A close cousin of the Adaptive Reuse movement is the Sharing Economy. When interior designer Heidi O’Donnell Eastman and her architect husband Charles are living and working in an adaptively reused bank in Westport, MA, they rent out their house in Providence. When they return to Providence, their home doubles as a showroom for her artwork.

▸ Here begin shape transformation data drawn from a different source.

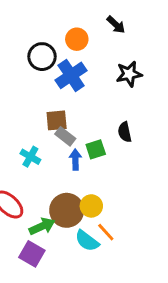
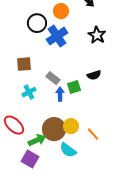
black star: (129, 74) -> (97, 35), turned -30
brown square: (57, 120) -> (24, 64), moved
black semicircle: (125, 132) -> (94, 75), turned -96
cyan cross: (30, 157) -> (29, 92), turned 32
orange line: (106, 232) -> (93, 134), moved

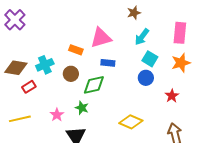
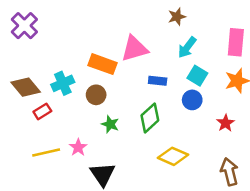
orange rectangle: (76, 50) -> (103, 64), size x1.5
blue rectangle: (108, 63) -> (158, 81), moved
brown diamond: (16, 68) -> (26, 87), turned 40
green diamond: (94, 85) -> (150, 118), moved, turned -30
green star: (82, 108) -> (110, 124), moved
yellow line: (20, 119) -> (46, 152), moved

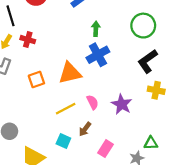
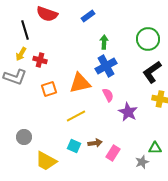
red cross: (28, 40) -> (40, 60), moved
pink semicircle: (93, 102) -> (108, 95), moved
brown arrow: (85, 129) -> (95, 143), moved, turned -136

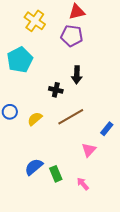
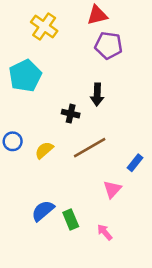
purple pentagon: (72, 36) -> (109, 45), moved

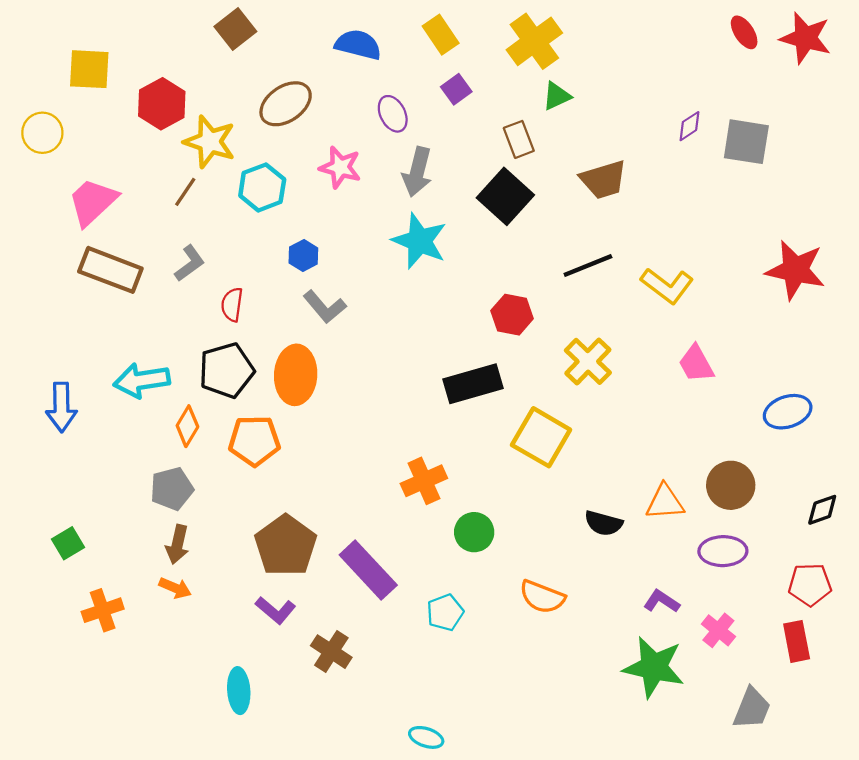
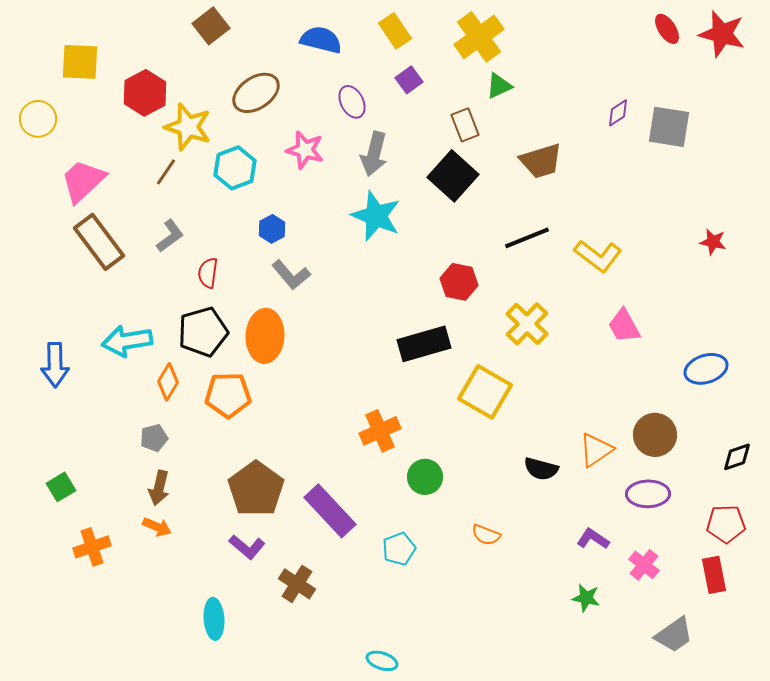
brown rectangle: (110, 270) -> (99, 242), turned 32
red star: (795, 270) -> (713, 242), size x0.5
gray pentagon: (172, 489) -> (154, 438), size x0.7
orange triangle: (665, 502) -> (596, 450), turned -30
orange semicircle: (542, 597) -> (486, 535), size x0.7
green star: (654, 667) -> (586, 598), size x0.5
gray trapezoid: (752, 708) -> (674, 635), turned 33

“While the Sharing Economy encourages everyone to share resources, our Entrepreneurial Economy encourages the wearing of many hats,” says Eastman.  One hat she’s been wearing is that of teacher in a children’s program she originated in New Bedford called Port to Port.  It now travels the world: Corsica, Estonia, Switzerland, Dublin – and this coming summer New Delhi. “Students learn how the sea connects their city to others far away, by mapping and recording in the field what goes in and what goes out.” Just think what influence New England’s China Trade exerts on interior design to this day: rugs, lamps, vases, silk!

Heidi O'Donnell Eastman
Heidi O’Donnell Eastman

Students attending Mt. Ida’s School of Design in Newton come much more focused on a career and its prospects than before, says long-time Chair Rosemary Botti-Solitsky.  If she attended design school motivated by the notion of learning the art of sculpting space, young people today already identify with being designers. “Now they want to know what our placement rate is,” says Botti-Solitsky. “Fortunately, ours runs about 95%, the majority of which go into hospitality and retail. We have also launched an advanced degree, which combines business and design, or MSM for Masters in Science Management, as well as LEED GA or Green Associate certification program, both of which helps our students stand out. Meanwhile, our graduates keep coming back to recruit.

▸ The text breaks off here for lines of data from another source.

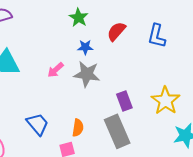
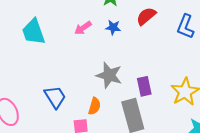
pink arrow: (55, 70) -> (83, 28), moved
gray star: (87, 74) -> (109, 75), moved

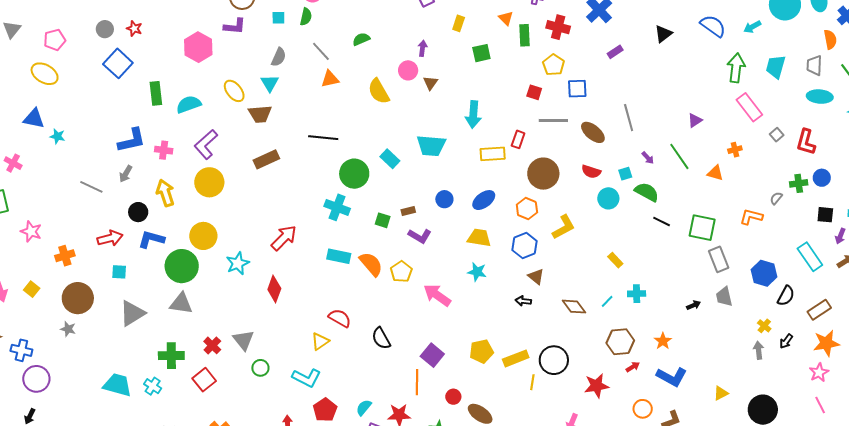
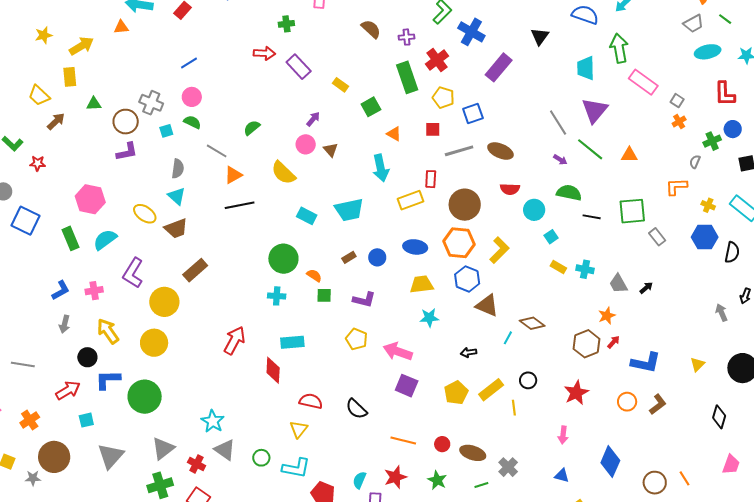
green semicircle: (306, 17) -> (192, 122), turned -60
orange triangle: (506, 18) -> (394, 134), moved
yellow rectangle: (459, 23) -> (341, 85), turned -56
red cross: (558, 27) -> (437, 60), turned -35
red star: (134, 28) -> (38, 163), moved
green rectangle: (525, 35) -> (407, 77), size x1.4
pink hexagon: (198, 47) -> (90, 199), moved
purple arrow: (423, 48) -> (313, 119), turned 49
purple rectangle: (615, 52) -> (499, 67), size x1.8
gray trapezoid: (814, 65) -> (693, 24), turned -105
cyan trapezoid: (776, 67) -> (586, 68), moved
gray line: (629, 118) -> (558, 123), moved
purple triangle: (695, 120) -> (595, 110), size x1.8
black line: (323, 138) -> (240, 205), moved
blue L-shape: (132, 140) -> (61, 290), size x0.7
red L-shape: (806, 142) -> (725, 94), moved
orange cross: (735, 150) -> (679, 122), moved
cyan rectangle: (390, 159) -> (307, 216), moved
cyan square: (625, 174) -> (551, 237), moved
yellow circle: (209, 182) -> (164, 302), moved
gray line: (91, 187) -> (23, 364), moved
blue ellipse: (484, 200) -> (415, 247), turned 60
cyan cross: (337, 207) -> (277, 296), size x0.7
orange hexagon: (527, 208) -> (459, 243), size x1.4
brown rectangle: (408, 211) -> (349, 257), moved
yellow circle: (203, 236) -> (154, 343), moved
gray rectangle: (719, 259) -> (657, 237), size x0.7
cyan star: (238, 263) -> (213, 421), moved
orange semicircle: (371, 264) -> (314, 275), moved, size x0.6
brown triangle: (536, 277) -> (487, 305), size x1.4
red diamond: (274, 289) -> (273, 370), moved
cyan cross: (637, 294) -> (585, 269), moved, turned 30
gray trapezoid: (724, 297) -> (618, 284), moved
black arrow: (523, 301) -> (469, 352), moved
cyan line: (607, 301) -> (508, 338), moved
gray triangle: (181, 303) -> (163, 448), moved, turned -30
yellow cross: (764, 326) -> (708, 205), moved
gray star: (68, 329) -> (33, 478), moved
orange star: (663, 341) -> (607, 316), moved, turned 30
purple square: (432, 355) -> (407, 386), moved
black circle: (554, 360) -> (528, 380), size x0.6
red arrow: (633, 367) -> (614, 342), moved
green circle: (260, 368) -> (261, 458), moved
orange line: (417, 382) -> (403, 441), turned -60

With a grant from this magazine, Botti-Solitsky and Mt. Ida hosted the First-Ever Inclusive Design Symposium in March. A 2-day event focused on accessibility and usability in design; its centerpiece was a Design-A-Thon, in which teams of faculty, staff, students and professionals displayed their inclusive creations. “The ADA guidelines are great, but we regard those as the minimum,” says Botti-Solitsky. We brought everyone together with end users – professional in interior design, architecture, fashion and other disciplines – to develop some real solutions.

Rose Botti-Solitsky
Rose Botti-Solitsky

One strategy for accessible design is to build on one level with no winding staircases to mount. Modern design makes that easy to do in elegant ways, whereas tradition revival type homes have relatively strict proportions. However, observes architect Danny Sagan of Montpelier, VT, modern doesn’t necessarily mean mid-century all glass with flat roofs. “Though you can now get super-performing windows without much trouble, you still have to be thoughtful about it.”

Danny Sagan
Danny Sagan

Sagan tends to build with what he calls a “solar wedge” a roof sloping to the South that meets a window wall, with a high space behind it reaching to the North, an exposure which provides diffused light all day. Sloping not only keeps snow off, according to Sagan, but “makes people feel protected” as opposed to the unnerving feeling of expanding out horizontally forever. As in Frank Lloyd Wright’s Zimmerman house in Manchester, a central spine makes it easier to find a center. Or consider another great modernist, Eero Saarinen, who for all his horizontals, created vertical conversation pits that caused people to stop.”

Is there an optimum ratio of vertical to horizontal as we move through space? It’s a tempting idea – perhaps Liliane Wong can be lured away from Adaptive Reuse long enough to apply her knowledge of mathematics. After all, if she can measure the clouds in heaven in this dynamic, non-Euclidian way, then why not our most beautiful structures in the New England that lie below?